Four episodic memory tests were administered in the present study, namely the logical memory (LM) test, the visual reproduction (VR) test, the visual paired associates (VP) subtests of the Wechsler Memory Scale-III (WMS-III) (20), and the California Verbal Learning Test-II (CVLT-II) (21). A z-transforming memory composite score representing the relative performance on the episodic memory test was computed for each participant by using the method previously described; thus, a positive number represented higher memory performance. Notably, although all the four memory tests were used to classify participants’ group membership (i.e., CN versus MCI), to match the SMC subscales selected in the present study, only the two verbal episodic memory tests, namely the LM and CVLT-II, were used to compute episodic memory composite scores and for following analyses, which included both immediate (LM I, and CVLT-II List A 1-5 total recall) and delayed (LM II, and CVLT-II long-delayed free recall) recall scores.
SMCs were assessed using the Memory Complaints Inventory (22), which consisted of nine subscales designed to tap different types of reported memory problems: General Memory Problems, Verbal Memory Problems, Numeric Information Problems, Visuospatial Memory Problems, Pain Interferes with Memory, Memory Interferes with Work, Impairment of Remote Memory, Amnesia for Complex Behavior, and Amnesia for Antisocial Behavior. The first six subscales of the inventory included plausible memory complaints, and the last three subscales were intentionally designed to detect individuals with a tendency to exaggerated or feigned memory complaints. In the present study, we included scores from two subscales, namely the General Memory Problems and Verbal Memory Problems, for further analysis to sufficiently match the nature of the objective memory tests used in the present study. Lower scores on the self-evaluated questionnaire reflect a lower endorsement of memory problems by an individual. A z-transforming SMC composite score was calculated to indicate the level of endorsement of memory problems for each individual; to maintain consistency with the direction of objective memory test results, the z-scores of the SMC scores based on the questionnaire were inverted before calculating discrepancy scores. Additionally, the Framingham Stroke Risk Profile (FSRP) (23) and the Geriatric Depression Scale-Short Form (GDS-S) (24) were included to survey the participants’ cerebrovascular burden and depression status, respectively. The ApoE genotyping was conducted based on the method previously published (25), and participants were classified as ApoE ε4 carriers or non-carriers based on the appearance of at least on ε4 allele or not.
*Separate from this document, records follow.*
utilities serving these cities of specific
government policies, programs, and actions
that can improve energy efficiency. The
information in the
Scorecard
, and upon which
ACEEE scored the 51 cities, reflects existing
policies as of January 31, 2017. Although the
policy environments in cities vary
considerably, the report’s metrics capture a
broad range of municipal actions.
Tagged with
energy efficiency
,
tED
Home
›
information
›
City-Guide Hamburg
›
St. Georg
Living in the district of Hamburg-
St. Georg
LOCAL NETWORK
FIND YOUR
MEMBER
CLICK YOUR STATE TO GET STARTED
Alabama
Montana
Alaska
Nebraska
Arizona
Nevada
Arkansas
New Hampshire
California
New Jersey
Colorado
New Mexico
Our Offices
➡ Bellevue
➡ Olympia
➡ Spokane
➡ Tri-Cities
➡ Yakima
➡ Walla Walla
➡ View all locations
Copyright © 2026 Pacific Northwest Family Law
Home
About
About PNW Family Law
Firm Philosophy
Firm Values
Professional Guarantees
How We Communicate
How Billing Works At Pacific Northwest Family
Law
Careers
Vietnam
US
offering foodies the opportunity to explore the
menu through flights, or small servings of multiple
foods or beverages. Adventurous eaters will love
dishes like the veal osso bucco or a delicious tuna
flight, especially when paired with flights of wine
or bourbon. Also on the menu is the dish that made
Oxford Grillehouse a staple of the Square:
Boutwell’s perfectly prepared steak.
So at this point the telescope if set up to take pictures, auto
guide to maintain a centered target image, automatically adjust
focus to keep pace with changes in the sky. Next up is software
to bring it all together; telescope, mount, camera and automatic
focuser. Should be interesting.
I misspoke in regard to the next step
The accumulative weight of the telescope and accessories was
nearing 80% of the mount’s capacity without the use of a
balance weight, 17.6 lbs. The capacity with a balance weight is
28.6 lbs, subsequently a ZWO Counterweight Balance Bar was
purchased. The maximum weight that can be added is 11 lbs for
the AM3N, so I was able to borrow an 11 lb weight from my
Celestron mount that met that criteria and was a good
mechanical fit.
Discrepancy between Subjective and Objective Memory Evaluation

We used a modified discrepancy measure based on Miskowiak et al. (26) Specificially, the discrepancy between SMCs and objective memory performance was calculated for each participant by subtracting the standardized objective memory composite z-scores from the inversed z-transforming SMC scores. A positive value of the discrepancy score was considered to indicate that the participants’ rank ordering for their subjective evaluation was higher than their objective performance; that is, they overestimated their objective memory functioning. By contrast, a negative value of the discrepancy score was considered to indicate an underestimation of their objective memory function. Scores near zero were considered to indicate relatively high concordance between self-evaluated memory function and objective memory performance.

Statistical Analysis

Group differences were compared using analysis of variance, t-test, analysis of covariance, or chi-square tests. Statistical significance for demographic and clinical variables were set at an alpha level of 0.05, whereas the significance level for neuropsychological measures was set at p < 0.003 based on Bonferroni correction to avoid inflated type I errors. The discrepancy scores were checked for normal distribution using the Kolmogorov–Smirnov test, and the result indicated that it did not violate the null hypothesis (p > 0.20, with a mean score of 0.01, standard deviation [SD] = 1.53).
Hierarchical regression analyses were conducted to examine the predictive ability of the level of executive function for determining the discrepancy between subjective and objective memory evaluations; the corresponding alpha level was set at 0.05. Specifically, demographic variables including age, sex, and education were considered simultaneously in the first step. Subsequently, clinical variables, including FSRP, depressive state, ApoE ε4 status, and group membership (i.e., CN versus MCI), were considered in the second step. Finally, the composite z-score of executive function level was considered in the third step. All statistical analyses were conducted using SPSS (version 22.0. IBM Corp, Armonk, NY, USA).

 

Results

Demographics, Clinical Data, and Neuropsychological Performance

The two groups differed in age (F(1, 117) = 10.49, p = 0.002), education (F(1, 117) = 9,32, p = 0.003), and FSRP (F(1, 117) = 6.02, p = 0.016,Table 1), but they did not differ in the distribution of sex (χ2(2, N = 119) = 0.44, p > 0.05), frequency of ApoE ε4 carriers (χ2(2, N = 119) = 0.20, p > 0.05), scores on the depression measures (F(1, 117) = 1.39, p > 0.05), or distribution of recruitment source by the diagnostic group (χ2(2, N = 119) = 0.07, p > 0.05).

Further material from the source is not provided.